> [WORK INSTRUCTION]: The answer is the line that contains "Grafik gr 5" followed by every later line of the entries below, each repeated exactly, and nothing else.

Saved entries:
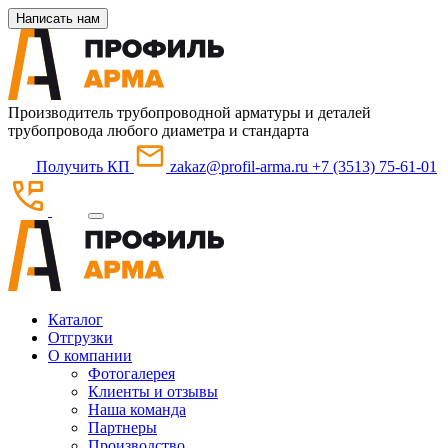
Написать нам
Производитель трубопроводной арматуры и деталей
трубопровода любого диаметра и стандарта
Получить КП
zakaz@profil-arma.ru
+7 (3513) 75-61-01
Каталог
Отгрузки
О компании
Фотогалерея
Клиенты и отзывы
Наша команда
Партнеры
Производство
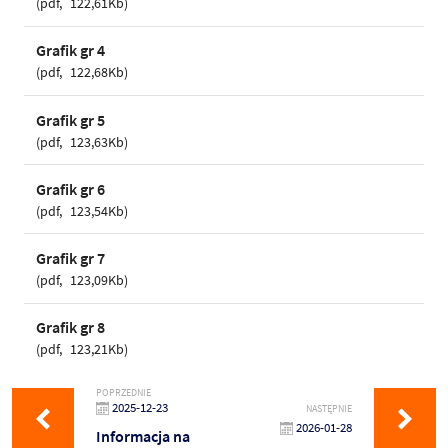
pdf
122,61Kb
Grafik gr 4
pdf
122,68Kb
Grafik gr 5
pdf
123,63Kb
Grafik gr 6
pdf
123,54Kb
Grafik gr 7
pdf
123,09Kb
Grafik gr 8
pdf
123,21Kb
POPRZEDNIE
2025-12-23
NASTĘPNIE
2026-01-28
Informacja na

> [WRITTEN ANSWER]:
Grafik gr 5
pdf
123,63Kb
Grafik gr 6
pdf
123,54Kb
Grafik gr 7
pdf
123,09Kb
Grafik gr 8
pdf
123,21Kb
POPRZEDNIE
2025-12-23
NASTĘPNIE
2026-01-28
Informacja na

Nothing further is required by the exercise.